Content starts
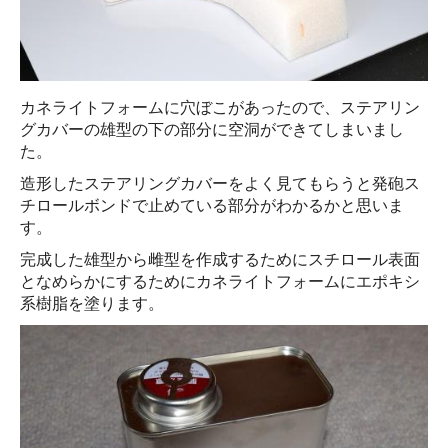
カネライトフォームに穴ぼこがあったので、ステアリン
グカバーの雄型の下の部分に空洞ができてしまいまし
た。
造形したステアリングカバーをよく見てもらうと発砲ス
チロールボンドで止めている部分がわかるかと思いま
す。
完成した雄型から雌型を作成するためにスチロール表面
となめらかにするためにカネライトフォームにエポキシ
系樹脂を塗ります。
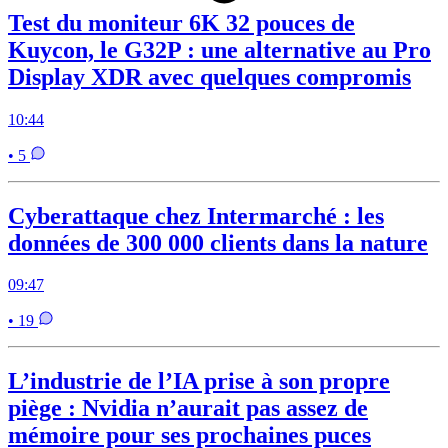
Test du moniteur 6K 32 pouces de
Kuycon, le G32P : une alternative au Pro
Display XDR avec quelques compromis
10:44
• 5
Cyberattaque chez Intermarché : les
données de 300 000 clients dans la nature
09:47
• 19
L’industrie de l’IA prise à son propre
piège : Nvidia n’aurait pas assez de
mémoire pour ses prochaines puces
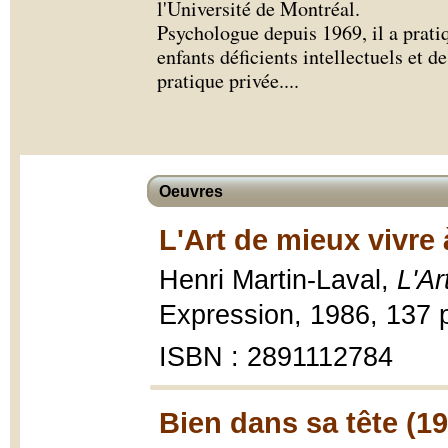
l'Université de Montréal.
Psychologue depuis 1969, il a pratiq
enfants déficients intellectuels et d
pratique privée.
...
Oeuvres
L'Art de mieux vivre
Henri Martin-Laval,
L'Ar
Expression, 1986, 137 p
ISBN : 2891112784
Bien dans sa tête (1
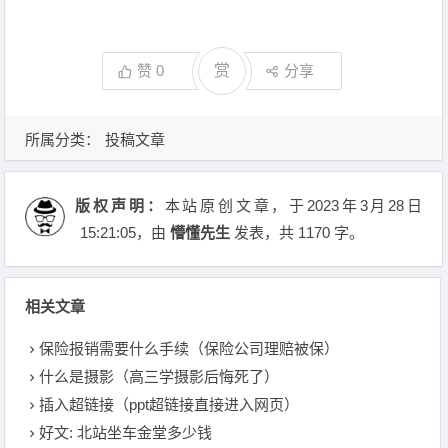
赞
0
赏
分享
所属分类：
投稿文章
版权声明：
本站原创文章，于2023年3月28日
15:21:05
，由
懵懂先生
发表，共 1170 字。
相关文章
保险报销需要什么手续（保险公司理赔被保）
什么是摄影（高三学摄影后悔死了）
插入超链接（ppt超链接直接进入网页）
好文: 北站坐车金堂多少钱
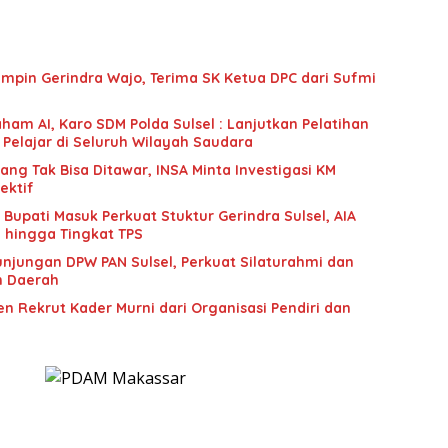
mpin Gerindra Wajo, Terima SK Ketua DPC dari Sufmi
ham AI, Karo SDM Polda Sulsel : Lanjutkan Pelatihan
 Pelajar di Seluruh Wilayah Saudara
g Tak Bisa Ditawar, INSA Minta Investigasi KM
ektif
upati Masuk Perkuat Stuktur Gerindra Sulsel, AIA
i hingga Tingkat TPS
unjungan DPW PAN Sulsel, Perkuat Silaturahmi dan
n Daerah
n Rekrut Kader Murni dari Organisasi Pendiri dan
Content ends
Work request
In the records, which lines use the word "Gerindra"? Report them.

Response
mpin Gerindra Wajo, Terima SK Ketua DPC dari Sufmi
upati Masuk Perkuat Stuktur Gerindra Sulsel, AIA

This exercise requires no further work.